*** Listed entries ***
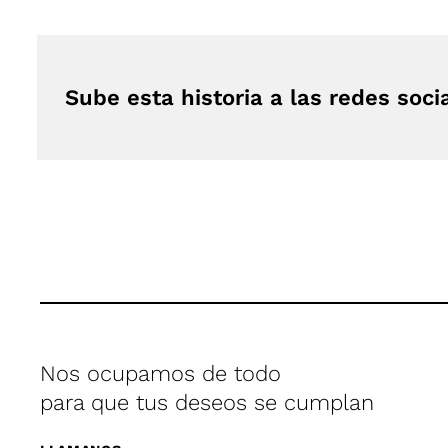
Sube esta historia a las redes soci
Nos ocupamos de todo
para que tus deseos se cumplan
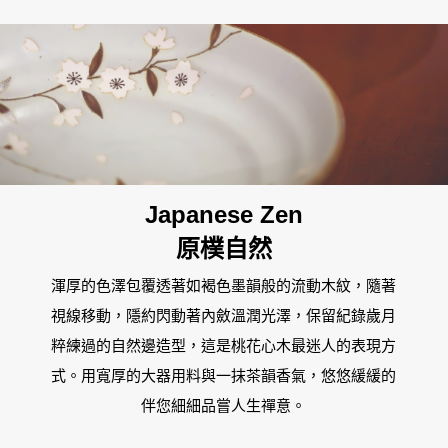
屏東新屏店
MOMO
Japanese Zen
原樸自然
渾厚的色澤包覆透著如褐色墨韻般的流動木紋，隨著
視線移動，隱約閃動著內斂溫潤光澤，保留紀錄歲月
粹練過的自然邊造型，這是桃花心木最迷人的表現方
式。用寬厚的大器用料與一抹茶韻香氣，悠悠緩緩的
伴您細細品嘗人生禪意。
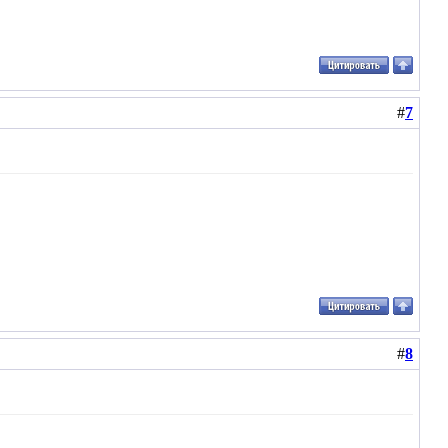
#
7
#
8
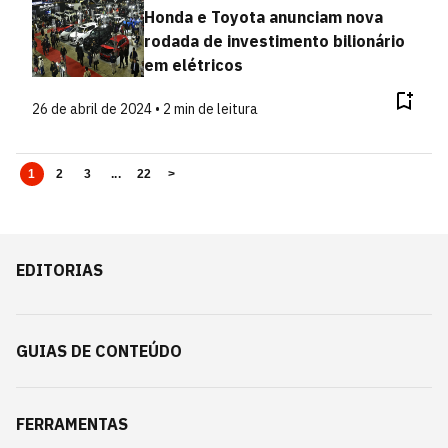
Honda e Toyota anunciam nova
rodada de investimento bilionário
em elétricos
26 de abril de 2024 • 2 min de leitura
1
2
3
...
22
>
EDITORIAS
GUIAS DE CONTEÚDO
FERRAMENTAS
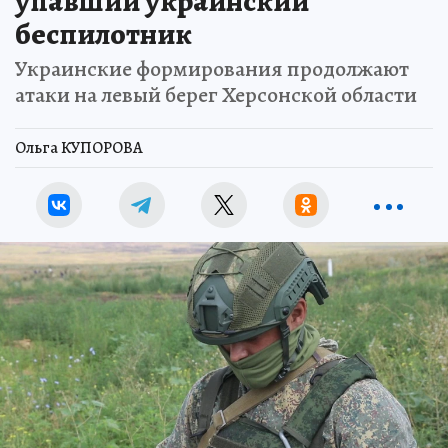
упавший украинский
беспилотник
Украинские формирования продолжают
атаки на левый берег Херсонской области
Ольга КУПОРОВА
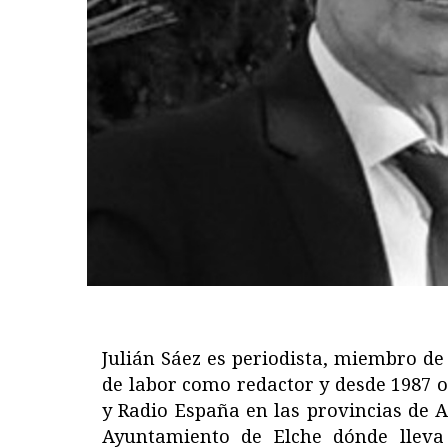
Julián Sáez es periodista, miembro de
de labor como redactor y desde 1987 
y Radio España en las provincias de A
Ayuntamiento de Elche dónde lleva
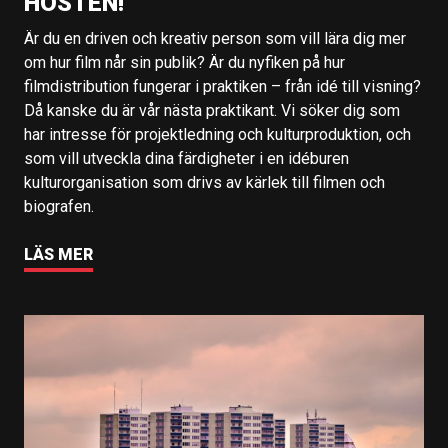
HÖSTEN!
Är du en driven och kreativ person som vill lära dig mer
om hur film når sin publik? Är du nyfiken på hur
filmdistribution fungerar i praktiken – från idé till visning?
Då kanske du är vår nästa praktikant. Vi söker dig som
har intresse för projektledning och kulturproduktion, och
som vill utveckla dina färdigheter i en idéburen
kulturorganisation som drivs av kärlek till filmen och
biografen.
LÄS MER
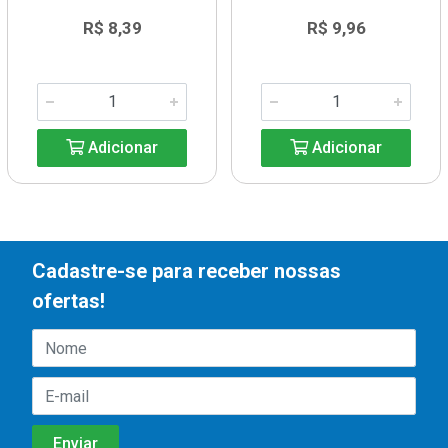
R$ 8,39
R$ 9,96
Adicionar
Adicionar
Cadastre-se para receber nossas
ofertas!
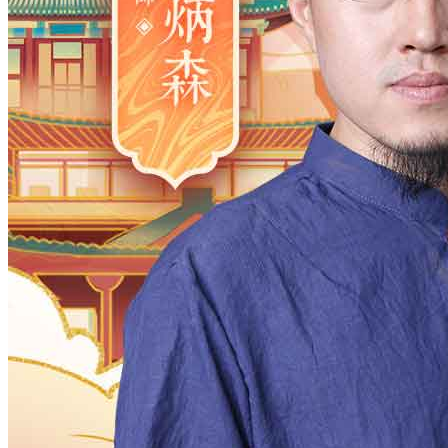
2006
2005
2004
2003
2002
2001
2000
1983
1982
1981
1980
1979
1978
1977
1961
1960
1959
1958
1957
1956
1955
1938
1937
1936
1935
1934
1933
1932
1916
1915
1914
1913
1912
1911
1910
月
12
11
10
9
8
7
6
5
4
3
2
日
31
30
29
28
27
26
25
24
23
2
时
23
22
21
20
19
18
17
16
15
1
分
59
58
57
56
55
54
53
52
51
5
28
27
26
25
24
23
22
21
20
1
确定
公历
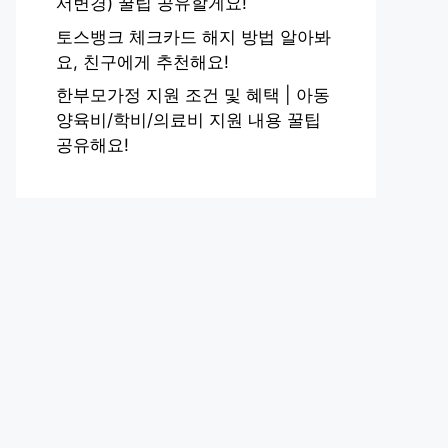
서변경) 꿀팁 공유할게요!
토스뱅크 체크카드 해지 방법 알아봐
요, 친구에게 추천해요!
한부모가정 지원 조건 및 혜택 | 아동
양육비/학비/의료비 지원 내용 꿀팁
공유해요!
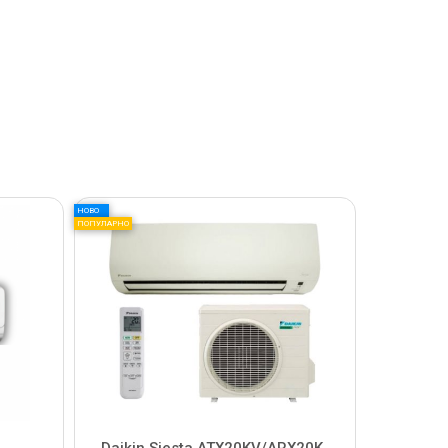
НОВО
ПОПУЛАРНО
Daikin Siesta ATX20KV/ARX20K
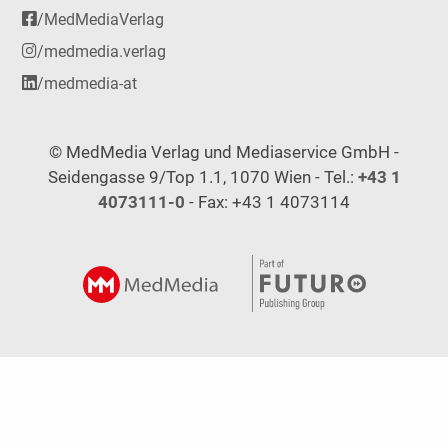
/MedMediaVerlag
/medmedia.verlag
/medmedia-at
© MedMedia Verlag und Mediaservice GmbH -
Seidengasse 9/Top 1.1, 1070 Wien - Tel.:
+43 1
4073111-0
- Fax: +43 1 4073114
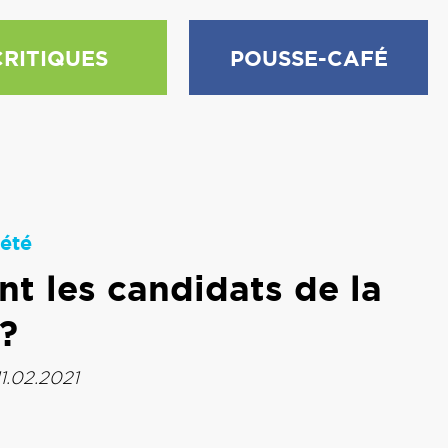
CRITIQUES
POUSSE-CAFÉ
été
t les candidats de la
 ?
11.02.2021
***
> _Exercise_
Lines holding the string "vill" are the answer; copy each one from the listing above.

> _Answer to this exercise_
Är du en driven och kreativ person som vill lära dig mer
som vill utveckla dina färdigheter i en idéburen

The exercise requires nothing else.